I promised you the Permian on Svalbard, after the Carboniferous. Well, the lower Permian on Svalbard was basically the same as the Upper Carboniferous, and 300 million years ago is sooo last week. For the Upper Permian, how the rocks affected the landscape is just as interesting as their composition. To appreciate that, we will look at both the sedimentology, and the mother of all geological sciences: Tectonics.
Long before I actually went to Svalbard the first time, I had seen on maps that the Van Keulen fjord had a big obstacle at its mouth: A narrow island, Akseløya, that almost shut the whole fjord off, but for two narrow sounds at each side. How did that Fjordblock happen?
I got the answer many years later, and it starts with Permian rocks, continues with Paleocene tectonics and ends with Quaternary ice age glaciers. A good example of how geological events through a long time span create the landscape we see today – and also a world class locality for seeing rocks spanning 170 million years, all in one place: The Festningen profile, from the Upper Permian through the Lower Cretaceous.

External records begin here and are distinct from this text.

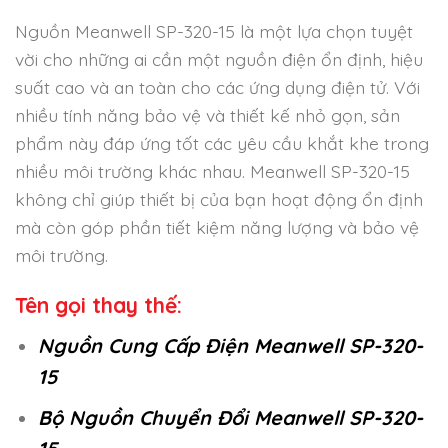
Nguồn Meanwell SP-320-15 là một lựa chọn tuyệt
vời cho những ai cần một nguồn điện ổn định, hiệu
suất cao và an toàn cho các ứng dụng điện tử. Với
nhiều tính năng bảo vệ và thiết kế nhỏ gọn, sản
phẩm này đáp ứng tốt các yêu cầu khắt khe trong
nhiều môi trường khác nhau. Meanwell SP-320-15
không chỉ giúp thiết bị của bạn hoạt động ổn định
mà còn góp phần tiết kiệm năng lượng và bảo vệ
môi trường.
Tên gọi thay thế:
Nguồn Cung Cấp Điện Meanwell SP-320-
15
Bộ Nguồn Chuyển Đổi Meanwell SP-320-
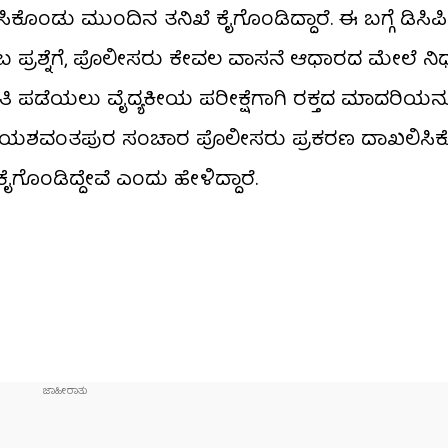
ು ಮುಂದಿನ ತನಿಖೆ ಕೈಗೊಂಡಿದ್ದಾರೆ. ಈ ಬಗ್ಗೆ ಡಿಸಿಪ
ಂಬ ಪ್ರಶ್ನೆಗೆ, ಪೊಲೀಸರು ಕೇವಲ ವಾಸನೆ ಆಧಾರದ ಮೇಲೆ ನಿ
ಮಾಹಿತಿ ಪಡೆಯಲು ವೈದ್ಯಕೀಯ ಪರೀಕ್ಷೆಗಾಗಿ ರಕ್ತದ ಮಾದರಿಯನ್ನ
ದಾರೆ. ಯಶವಂತಪುರ ಸಂಚಾರ ಪೊಲೀಸರು ಪ್ರಕರಣ ದಾಖಲಿಸಿ
ಗೊಂಡಿದ್ದೇವೆ ಎಂದು ಹೇಳಿದ್ದಾರೆ.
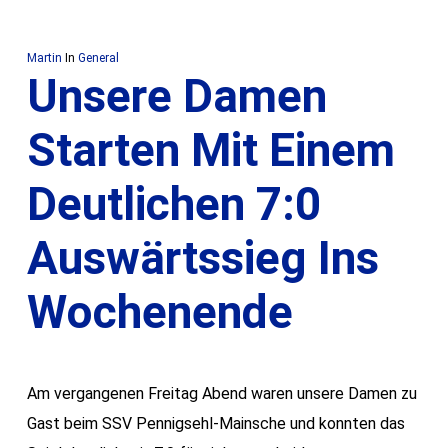
Martin
In
General
Unsere Damen
Starten Mit Einem
Deutlichen 7:0
Auswärtssieg Ins
Wochenende
Am vergangenen Freitag Abend waren unsere Damen zu
Gast beim SSV Pennigsehl-Mainsche und konnten das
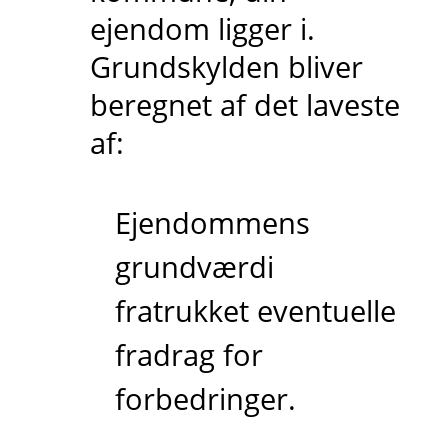
ejendom ligger i.
Grundskylden bliver
beregnet af det laveste
af:
Ejendommens
grundværdi
fratrukket eventuelle
fradrag for
forbedringer.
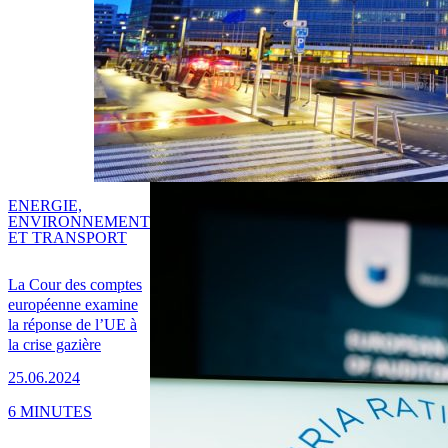
ENERGIE,
ENVIRONNEMENT
ET TRANSPORT
La Cour des comptes
européenne examine
la réponse de l’UE à
la crise gazière
25.06.2024
6 MINUTES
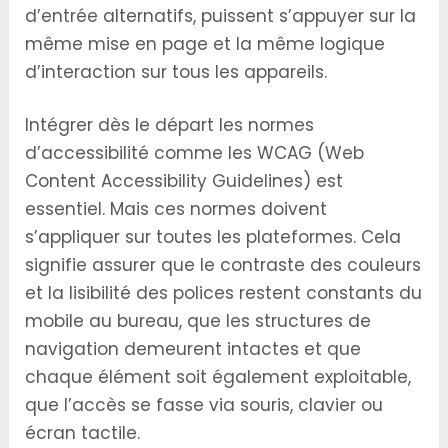
d’entrée alternatifs, puissent s’appuyer sur la
même mise en page et la même logique
d’interaction sur tous les appareils.
Intégrer dès le départ les normes
d’accessibilité comme les WCAG (Web
Content Accessibility Guidelines) est
essentiel. Mais ces normes doivent
s’appliquer sur toutes les plateformes. Cela
signifie assurer que le contraste des couleurs
et la lisibilité des polices restent constants du
mobile au bureau, que les structures de
navigation demeurent intactes et que
chaque élément soit également exploitable,
que l’accès se fasse via souris, clavier ou
écran tactile.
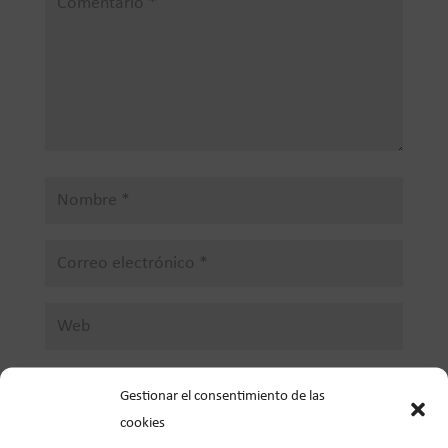
Guarda mi nombre, correo electrónico y web en
Gestionar el consentimiento de las
este navegador para la próxima vez que comente.
cookies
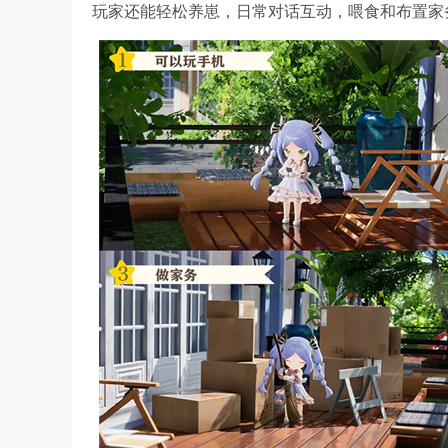
玩家还能轻松养崽，日常对话互动，喂食和布置家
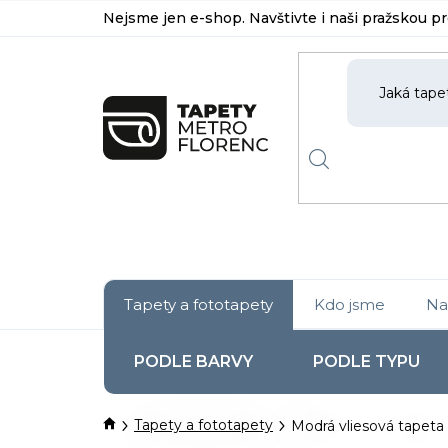
Přejít
Nejsme jen e-shop. Navštivte i naši pražskou p
na
obsah
Tapety a fototapety
Kdo jsme
Na
PODLE BARVY
PODLE TYPU
Domů
Tapety a fototapety
Modrá vliesová tapeta n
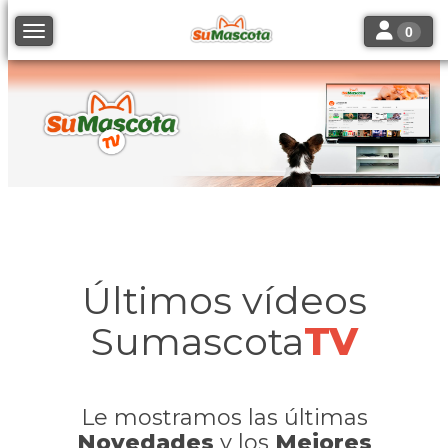
Toggle navi
Toggle navigation
0
Últimos vídeos
Sumascota
TV
Le mostramos las últimas
Novedades
y los
Mejores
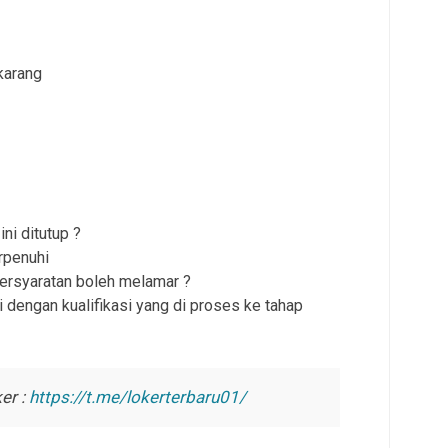
karang
ni ditutup ?
rpenuhi
persyaratan boleh melamar ?
 dengan kualifikasi yang di proses ke tahap
er :
https://t.me/lokerterbaru01/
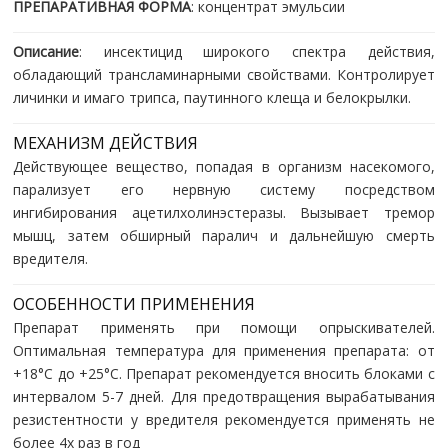
ПРЕПАРАТИВНАЯ ФОРМА
: концентрат эмульсии
Описание
: инсектицид широкого спектра действия,
обладающий трансламинарными свойствами. Контролирует
личинки и имаго трипса, паутинного клеща и белокрылки.
МЕХАНИЗМ ДЕЙСТВИЯ
Действующее вещество, попадая в организм насекомого,
парализует его нервную систему посредством
ингибирования ацетилхолинэстеразы. Вызывает тремор
мышц, затем обширный паралич и дальнейшую смерть
вредителя.
ОСОБЕННОСТИ ПРИМЕНЕНИЯ
Препарат применять при помощи опрыскивателей.
Оптимальная температура для применения препарата: от
+18°C до +25°С. Препарат рекомендуется вносить блоками с
интервалом 5-7 дней. Для предотвращения вырабатывания
резистентности у вредителя рекомендуется применять не
более 4х раз в год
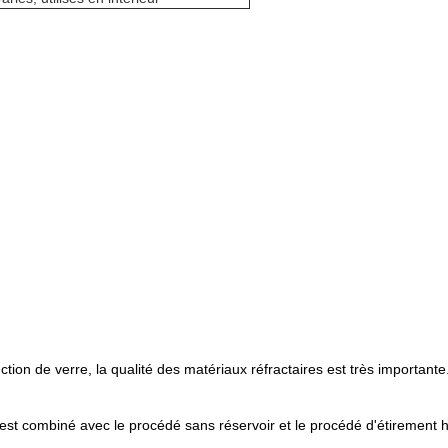
tion de verre, la qualité des matériaux réfractaires est très importante
est combiné avec le procédé sans réservoir et le procédé d'étirement hor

Confused as a cat now? That’s the point. So let’s go back to the Upper Permian. Climate on Svalbard got colder, as it drifted northwards. Coral reefs and Persian Gulf carbonates gave way to cold-water organisms, often together with thick layers of shells.
You remember from the Carboniferous, that carbonates can become hard. Permian carbonates try even harder. For some time in the Upper Permian, sponges flourished, with skeletons made of silica needles, rather than of the usual carbonate. The hard needles created a rock reminiscent of an enormous haystack that consisted entirely of needles, which is extremely resistant to erosion.
Coming the Triassic, carbonate gave way to marine shale. The clastic material was supplied by an enormous delta that built out from the East, the current Russia. Details of the Triassic are for the next blog post, but it buried the Permian rocks, and they stayed buried for the next 200+ million years, while the whole Mesozoic piled up on top.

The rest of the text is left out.